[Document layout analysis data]
________

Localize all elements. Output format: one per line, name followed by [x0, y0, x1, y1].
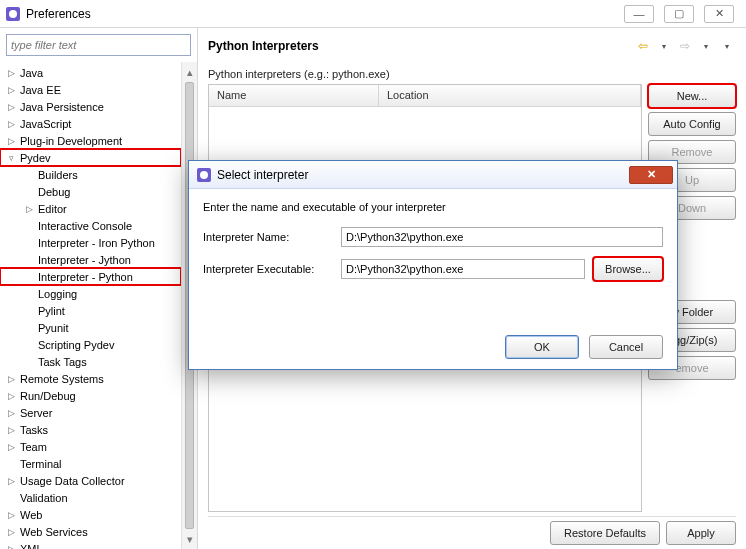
select-interpreter-dialog: Select interpreter ✕ Enter the name and … [188, 160, 678, 370]
tree-item-label: Interpreter - Python [38, 271, 133, 283]
interpreter-name-input[interactable] [341, 227, 663, 247]
tree-item-label: Terminal [20, 458, 62, 470]
cancel-button[interactable]: Cancel [589, 335, 663, 359]
expand-icon[interactable]: ▷ [6, 510, 16, 520]
forward-dropdown-icon[interactable]: ▾ [697, 37, 715, 55]
tree-item[interactable]: Interactive Console [0, 217, 181, 234]
expand-icon[interactable]: ▷ [24, 204, 34, 214]
tree-item[interactable]: ▷Remote Systems [0, 370, 181, 387]
dialog-title-bar[interactable]: Select interpreter ✕ [189, 161, 677, 189]
browse-button[interactable]: Browse... [593, 257, 663, 281]
expand-icon[interactable]: ▷ [6, 102, 16, 112]
tree-item[interactable]: ▿Pydev [0, 149, 181, 166]
sidebar: ▷Java▷Java EE▷Java Persistence▷JavaScrip… [0, 28, 198, 549]
minimize-button[interactable]: — [624, 5, 654, 23]
tree-item[interactable]: Debug [0, 183, 181, 200]
interpreters-section-label: Python interpreters (e.g.: python.exe) [208, 68, 736, 80]
tree-item[interactable]: ▷Editor [0, 200, 181, 217]
tree-item-label: Remote Systems [20, 373, 104, 385]
tree-item[interactable]: ▷Server [0, 404, 181, 421]
expand-icon[interactable]: ▷ [6, 85, 16, 95]
expand-icon[interactable]: ▷ [6, 391, 16, 401]
tree-item[interactable]: ▷Usage Data Collector [0, 472, 181, 489]
tree-item-label: Server [20, 407, 52, 419]
interpreter-executable-label: Interpreter Executable: [203, 263, 333, 275]
tree-item[interactable]: ▷Java Persistence [0, 98, 181, 115]
expand-icon[interactable]: ▷ [6, 136, 16, 146]
tree-item[interactable]: ▷JavaScript [0, 115, 181, 132]
tree-item-label: Pylint [38, 305, 65, 317]
back-icon[interactable]: ⇦ [634, 37, 652, 55]
tree-item[interactable]: Interpreter - Python [0, 268, 181, 285]
tree-item[interactable]: Task Tags [0, 353, 181, 370]
collapse-icon[interactable]: ▿ [6, 153, 16, 163]
tree-item-label: Editor [38, 203, 67, 215]
table-header: Name Location [209, 85, 641, 107]
tree-item[interactable]: ▷Java [0, 64, 181, 81]
close-button[interactable]: ✕ [704, 5, 734, 23]
apply-button[interactable]: Apply [666, 521, 736, 545]
filter-input[interactable] [6, 34, 191, 56]
tree-item-label: Task Tags [38, 356, 87, 368]
column-location-header[interactable]: Location [379, 85, 641, 106]
auto-config-button[interactable]: Auto Config [648, 112, 736, 136]
tree-item[interactable]: ▷Java EE [0, 81, 181, 98]
view-menu-icon[interactable]: ▾ [718, 37, 736, 55]
preferences-tree[interactable]: ▷Java▷Java EE▷Java Persistence▷JavaScrip… [0, 62, 181, 549]
tree-item-label: JavaScript [20, 118, 71, 130]
expand-icon[interactable]: ▷ [6, 374, 16, 384]
gear-icon [197, 168, 211, 182]
expand-icon[interactable]: ▷ [6, 544, 16, 550]
expand-icon[interactable]: ▷ [6, 425, 16, 435]
tree-item[interactable]: Validation [0, 489, 181, 506]
tree-item[interactable]: Pyunit [0, 319, 181, 336]
tree-item-label: Web Services [20, 526, 88, 538]
interpreter-name-label: Interpreter Name: [203, 231, 333, 243]
expand-icon[interactable]: ▷ [6, 476, 16, 486]
tree-item-label: Interpreter - Iron Python [38, 237, 155, 249]
tree-item[interactable]: ▷Web Services [0, 523, 181, 540]
tree-item[interactable]: Interpreter - Jython [0, 251, 181, 268]
tree-item[interactable]: ▷Run/Debug [0, 387, 181, 404]
tree-item-label: Web [20, 509, 42, 521]
dialog-close-button[interactable]: ✕ [629, 166, 673, 184]
expand-icon[interactable]: ▷ [6, 442, 16, 452]
tree-item[interactable]: Scripting Pydev [0, 336, 181, 353]
tree-item-label: Logging [38, 288, 77, 300]
tree-item-label: Validation [20, 492, 68, 504]
maximize-button[interactable]: ▢ [664, 5, 694, 23]
preferences-title: Preferences [26, 7, 91, 21]
forward-icon[interactable]: ⇨ [676, 37, 694, 55]
scroll-up-icon[interactable]: ▴ [182, 64, 197, 80]
tree-item[interactable]: ▷Tasks [0, 421, 181, 438]
tree-item[interactable]: ▷XML [0, 540, 181, 549]
tree-item[interactable]: Terminal [0, 455, 181, 472]
tree-item-label: Usage Data Collector [20, 475, 125, 487]
tree-item[interactable]: ▷Web [0, 506, 181, 523]
tree-item-label: Run/Debug [20, 390, 76, 402]
tree-item[interactable]: ▷Plug-in Development [0, 132, 181, 149]
nav-history: ⇦ ▾ ⇨ ▾ ▾ [634, 37, 736, 55]
tree-item-label: Interactive Console [38, 220, 132, 232]
back-dropdown-icon[interactable]: ▾ [655, 37, 673, 55]
expand-icon[interactable]: ▷ [6, 68, 16, 78]
expand-icon[interactable]: ▷ [6, 527, 16, 537]
tree-item-label: Debug [38, 186, 70, 198]
tree-item[interactable]: Interpreter - Iron Python [0, 234, 181, 251]
column-name-header[interactable]: Name [209, 85, 379, 106]
expand-icon[interactable]: ▷ [6, 408, 16, 418]
tree-item-label: XML [20, 543, 43, 550]
dialog-message: Enter the name and executable of your in… [203, 201, 663, 213]
tree-item[interactable]: Pylint [0, 302, 181, 319]
expand-icon[interactable]: ▷ [6, 119, 16, 129]
tree-item[interactable]: Builders [0, 166, 181, 183]
restore-defaults-button[interactable]: Restore Defaults [550, 521, 660, 545]
new-button[interactable]: New... [648, 84, 736, 108]
tree-item[interactable]: Logging [0, 285, 181, 302]
tree-item[interactable]: ▷Team [0, 438, 181, 455]
interpreter-executable-input[interactable] [341, 259, 585, 279]
scroll-down-icon[interactable]: ▾ [182, 531, 197, 547]
ok-button[interactable]: OK [505, 335, 579, 359]
tree-item-label: Team [20, 441, 47, 453]
preferences-footer: Restore Defaults Apply [208, 516, 736, 545]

________

REQUIREMENT: Using the records above, report each line that contains the word "JavaScript" by copying it.

REPLY TO THE EXERCISE:
tree-item[interactable]: ▷JavaScript [0, 115, 181, 132]
tree-item-label: JavaScript [20, 118, 71, 130]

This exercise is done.